Da domenica 9 ottobre Artemide Zatti è considerato da tutta la Chiesa come un modello da seguire sulla via della santità. La gioia che si esprime in questi giorni della congregazione salesiana è percepibile dall’affluenza di 650 confratelli laici – i coadiutori – in Piazza San Pietro per la canonizzazione. Che è stata presieduta dal Papa argentino con un affetto manifesto, non solo perché tra l’altro si tratta di un suo connazionale, ma perché lui stesso si rivolse nella preghiera a lui, il “buon Samaritano” della Patagonia, quando era Provinciale dei Gesuiti in Argentina, per avere più vocazioni, ed ebbe in risposta in risposta 23 vocazioni di confratelli coadiutori nell’arco di pochi anni.
Festa grande in Casa salesiana
Il festeggiamento per San Artemide Zatti è proseguito ieri a Valdocco, con l’eucarestia presieduta dal Rettor Maggiore (v. dal minuto 9 e 58; n.d.r.) e in altre 2000 celebrazioni nelle case salesiane del mondo. Basta scorrere l’agenzia di stampa ANS questi giorni per trovarne i riscontri, dall’Argentina al Camerun, dal Guatemala a Timor Est.

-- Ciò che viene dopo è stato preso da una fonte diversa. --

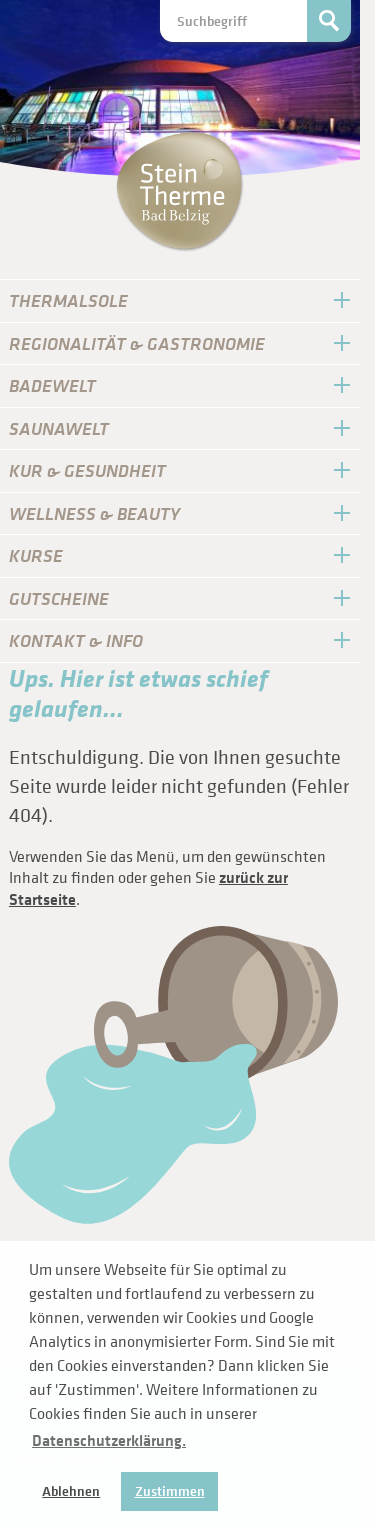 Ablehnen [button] (71, 1491)
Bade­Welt (52, 385)
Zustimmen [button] (170, 1491)
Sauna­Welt (59, 428)
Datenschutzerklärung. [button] (109, 1440)
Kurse (36, 555)
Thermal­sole (68, 300) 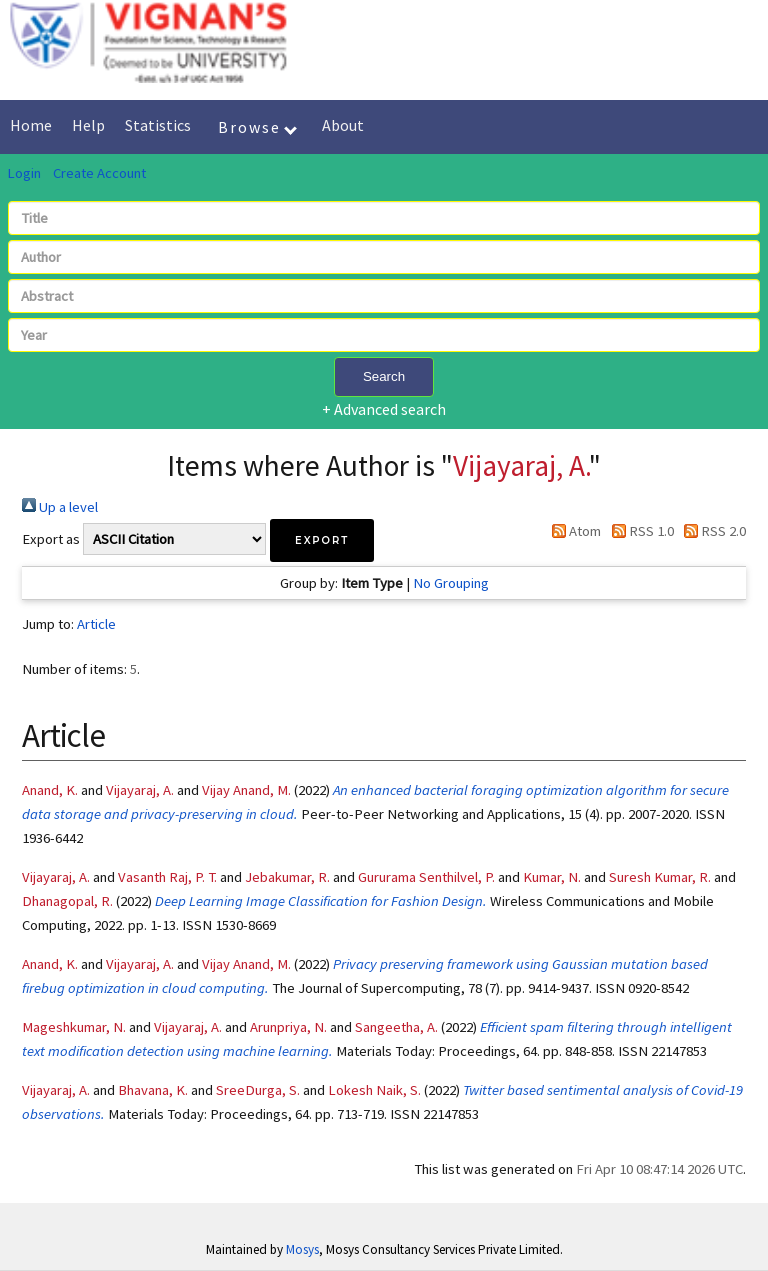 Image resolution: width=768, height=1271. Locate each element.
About (343, 125)
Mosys (302, 1249)
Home (31, 125)
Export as (51, 539)
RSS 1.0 (638, 531)
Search (384, 376)
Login (24, 173)
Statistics (158, 125)
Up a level (60, 507)
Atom (573, 531)
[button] (322, 540)
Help (88, 125)
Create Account (99, 173)
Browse (257, 127)
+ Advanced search (384, 409)
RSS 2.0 (711, 531)
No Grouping (451, 583)
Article (96, 624) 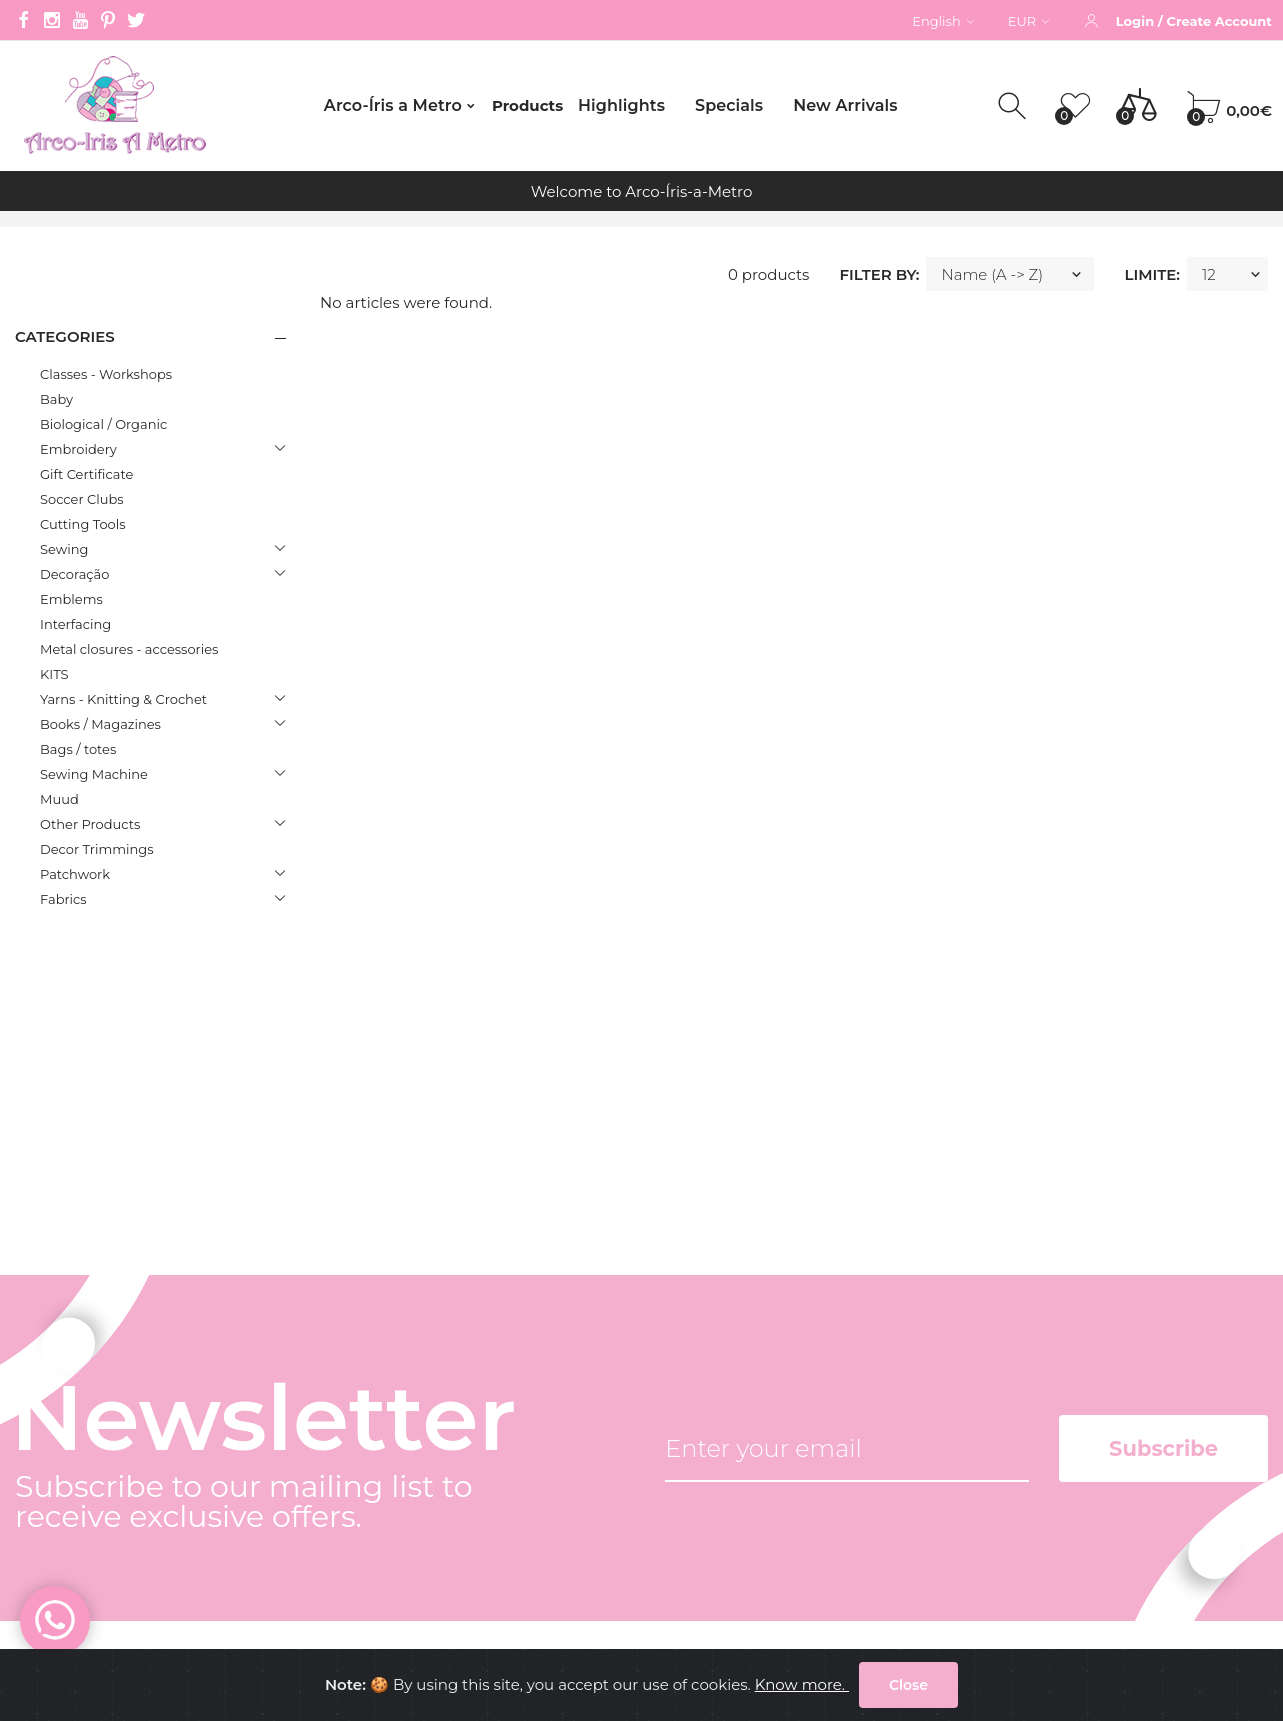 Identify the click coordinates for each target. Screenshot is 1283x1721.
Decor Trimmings (97, 849)
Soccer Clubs (82, 499)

Il mondo missionario, che è fondato in buona misura dalle capacità professionali ed educative di migliaia di salesiani coadiutori, si sente direttamente chiamato a ravvivare la sua vocazione. Stiamo osservando – dal nostro punto di contatto diretto con i loro progetti – quanto l’attenzione si stia ampliando verso le persone emarginati dai sistemi scolastici e del lavoro, dalle strutture di cura materiale e sanitaria.
L’esempio che viene dal confratello portato agli onori degli altari è esplicito: dopo aver svolto il suo servizio nell’ospedale di Viedma, non mancava di andare nelle case dove si trovavano i malati che non potevano accedere per le ragioni più diverse nella struttura protetta. Cavalcava la sua bicicletta e portava a destinazione l’assistenza medica e contestualmente quella spirituale. È ciò che fanno i nostri missionari, laici o presbiteri, quando lasciano le opere per andare a piedi, in auto o con i pullman aa annunciare ai ragazzi e alle ragazze che è possibile “guarire” dalle situazioni di oppressione e sfruttamento.
Caro signor Artemide Zatti, avesti il premio di tornare qualche tempo in Italia quando si tenne la canonizzazione di Don Bosco nel 1934, alla quale anche tu assistetti emozionato come i tuoi confratelli oggi per te. Non avevi certo immaginato che un giorno la tua sequela di Gesù ti avrebbe portato in modo altrettanto riconoscibile a dichiarare che anche tu ha raggiunto la meta!